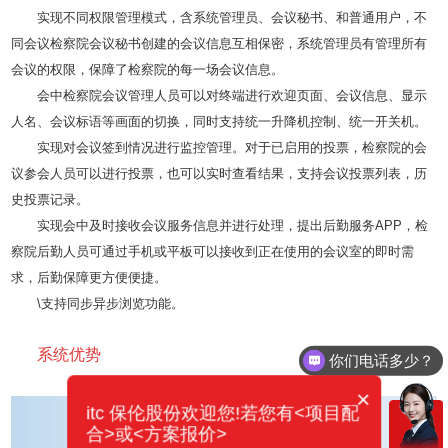
实现不同权限管理模式，含系统管理员、会议秘书、和普通用户，不
同会议检察院会议秘书创建的会议信息互相保密，系统管理员有管理所有
会议的权限，保障了检察院的每一场会议信息。
会中检察院会议管理人员可以对终端进行欢迎页面、会议信息、显示
人名、会议标语等画面的切换，同时支持统一升降机控制、统一开关机。
实现对会议签到情况进行监控管理。对于已启用的投票，检察院的会
议参会人员可以进行投票，也可以实时查看结果，支持会议投票列表，历
史投票记录。
实现会中及时接收会议服务信息并进行处理，提出后勤服务APP，检
察院后勤人员可通过手机或平板可以接收到正在使用的会议室的即时需
求，后勤保障更方便便捷。
\
支持同步异步浏览功能。
系统优势
你们电话多少？
×
itc 保伦股份欢迎您!若您有<项目配
合>或<方案报价>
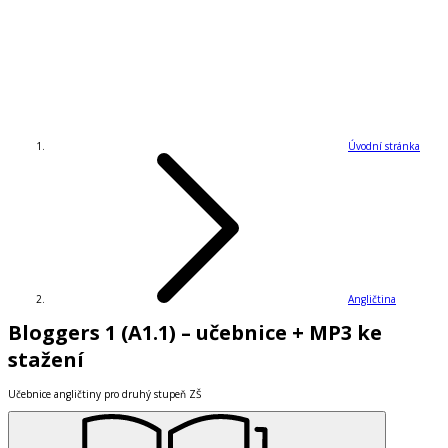
Úvodní stránka
Angličtina
Bloggers 1 (A1.1) – učebnice + MP3 ke
stažení
Učebnice angličtiny pro druhý stupeň ZŠ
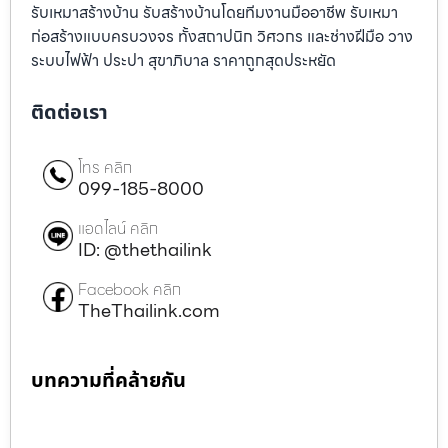
รับเหมาสร้างบ้าน รับสร้างบ้านโดยทีมงานมืออาชีพ รับเหมา
ก่อสร้างแบบครบวงจร ทั้งสถาปนิก วิศวกร และช่างฝีมือ วาง
ระบบไฟฟ้า ประปา สุขาภิบาล ราคาถูกสุดประหยัด
ติดต่อเรา
โทร คลิก
099-185-8000
แอดไลน์ คลิก
ID: @thethailink
Facebook คลิก
TheThailink.com
บทความที่คล้ายกัน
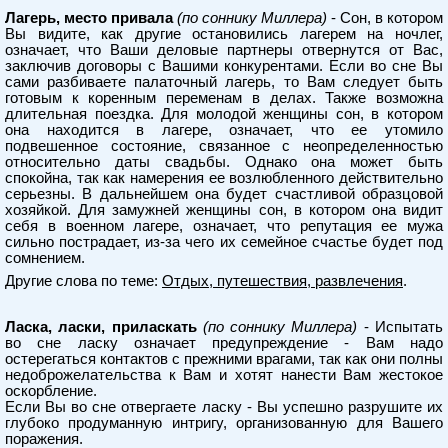
Лагерь, место привала
(по соннику Миллера)
- Сон, в котором
Вы видите, как другие остановились лагерем на ночлег,
означает, что Ваши деловые партнеры отвернутся от Вас,
заключив договоры с Вашими конкурентами. Если во сне Вы
сами разбиваете палаточный лагерь, то Вам следует быть
готовым к коренным переменам в делах. Также возможна
длительная поездка. Для молодой женщины сон, в котором
она находится в лагере, означает, что ее утомило
подвешенное состояние, связанное с неопределенностью
относительно даты свадьбы. Однако она может быть
спокойна, так как намерения ее возлюбленного действительно
серьезны. В дальнейшем она будет счастливой образцовой
хозяйкой. Для замужней женщины сон, в котором она видит
себя в военном лагере, означает, что репутация ее мужа
сильно пострадает, из-за чего их семейное счастье будет под
сомнением.
Другие слова по теме:
Отдых, путешествия, развлечения
.
Ласка, ласки, приласкать
(по соннику Миллера)
- Испытать
во сне ласку означает предупреждение - Вам надо
остерегаться контактов с прежними врагами, так как они полны
недоброжелательства к Вам и хотят нанести Вам жестокое
оскорбление.
Если Вы во сне отвергаете ласку - Вы успешно разрушите их
глубоко продуманную интригу, организованную для Вашего
поражения.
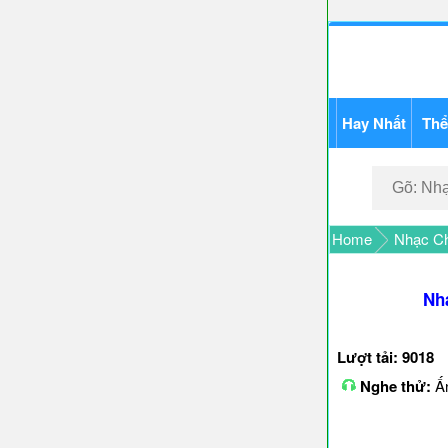
Hay Nhất
Thể
Home
Nhạc Ch
Nh
Lượt tải: 9018
Nghe thử:
Ấn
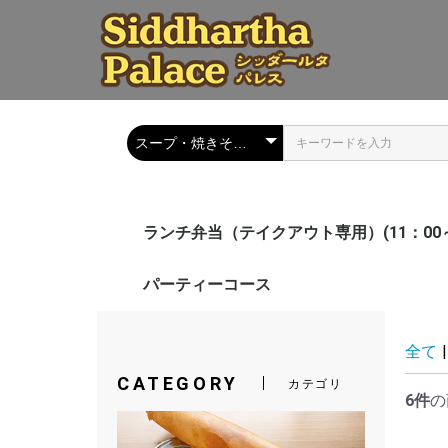
ランチ弁当（テイクアウト専用）(11：00～
カレーセット
アジアン料理
ドーサ
ビリヤニ
トッピング
ドリンク
パーティーコース
全て
|
CATEGORY
カテゴリ
6件
の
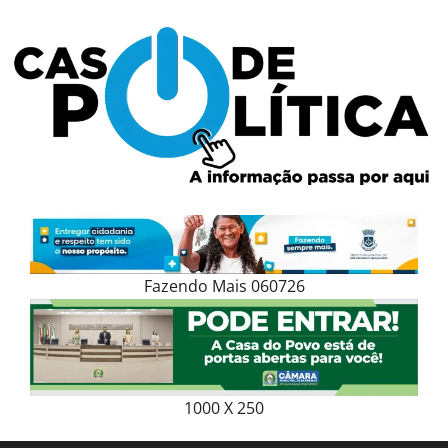
Skip
to
content
Fazendo Mais 060726
1000 X 250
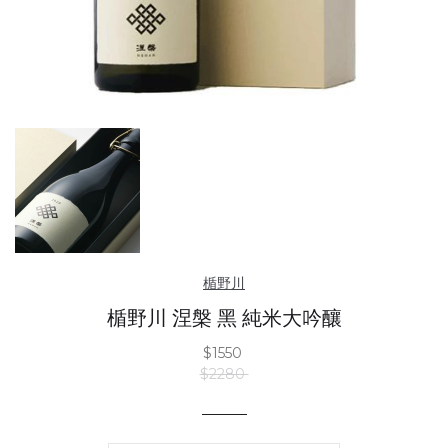
楯野川
楯野川 涅槃 黑 純米大吟釀
$1550
$2280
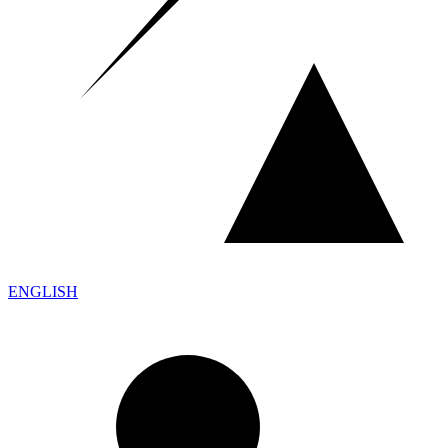
ENGLISH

++++++

WHAT TO DO ▸
Apart from the pictures, every record must be set down exactly.

ANSWER SECTION ▸
实现不同权限管理模式，含系统管理员、会议秘书、和普通用户，不
同会议检察院会议秘书创建的会议信息互相保密，系统管理员有管理所有
会议的权限，保障了检察院的每一场会议信息。
会中检察院会议管理人员可以对终端进行欢迎页面、会议信息、显示
人名、会议标语等画面的切换，同时支持统一升降机控制、统一开关机。
实现对会议签到情况进行监控管理。对于已启用的投票，检察院的会
议参会人员可以进行投票，也可以实时查看结果，支持会议投票列表，历
史投票记录。
实现会中及时接收会议服务信息并进行处理，提出后勤服务APP，检
察院后勤人员可通过手机或平板可以接收到正在使用的会议室的即时需
求，后勤保障更方便便捷。
\
支持同步异步浏览功能。
系统优势
你们电话多少？
×
itc 保伦股份欢迎您!若您有<项目配
合>或<方案报价>
Úvodní stránka
Angličtina
Bloggers 1 (A1.1) – učebnice + MP3 ke
stažení
Učebnice angličtiny pro druhý stupeň ZŠ
รับเหมาสร้างบ้าน รับสร้างบ้านโดยทีมงานมืออาชีพ รับเหมา
ก่อสร้างแบบครบวงจร ทั้งสถาปนิก วิศวกร และช่างฝีมือ วาง
ระบบไฟฟ้า ประปา สุขาภิบาล ราคาถูกสุดประหยัด
ติดต่อเรา
โทร คลิก
099-185-8000
แอดไลน์ คลิก
ID: @thethailink
Facebook คลิก
TheThailink.com
บทความที่คล้ายกัน
Лагерь, место привала
(по соннику Миллера)
- Сон, в котором
Вы видите, как другие остановились лагерем на ночлег,
означает, что Ваши деловые партнеры отвернутся от Вас,
заключив договоры с Вашими конкурентами. Если во сне Вы
сами разбиваете палаточный лагерь, то Вам следует быть
готовым к коренным переменам в делах. Также возможна
длительная поездка. Для молодой женщины сон, в котором
она находится в лагере, означает, что ее утомило
подвешенное состояние, связанное с неопределенностью
относительно даты свадьбы. Однако она может быть
спокойна, так как намерения ее возлюбленного действительно
серьезны. В дальнейшем она будет счастливой образцовой
хозяйкой. Для замужней женщины сон, в котором она видит
себя в военном лагере, означает, что репутация ее мужа
сильно пострадает, из-за чего их семейное счастье будет под
сомнением.
Другие слова по теме:
Отдых, путешествия, развлечения
.
Ласка, ласки, приласкать
(по соннику Миллера)
- Испытать
во сне ласку означает предупреждение - Вам надо
остерегаться контактов с прежними врагами, так как они полны
недоброжелательства к Вам и хотят нанести Вам жестокое
оскорбление.
Если Вы во сне отвергаете ласку - Вы успешно разрушите их
глубоко продуманную интригу, организованную для Вашего
поражения.
Hay Nhất
Thể
Home
Nhạc Ch
Nh
Lượt tải: 9018
Nghe thử:
Ấn
ランチ弁当（テイクアウト専用）(11：00～
カレーセット
アジアン料理
ドーサ
ビリヤニ
トッピング
ドリンク
パーティーコース
全て
|
CATEGORY
カテゴリ
6件
の
Skip
to
content
Fazendo Mais 060726
1000 X 250
楯野川
楯野川 涅槃 黑 純米大吟釀
$1550
$2280
ENGLISH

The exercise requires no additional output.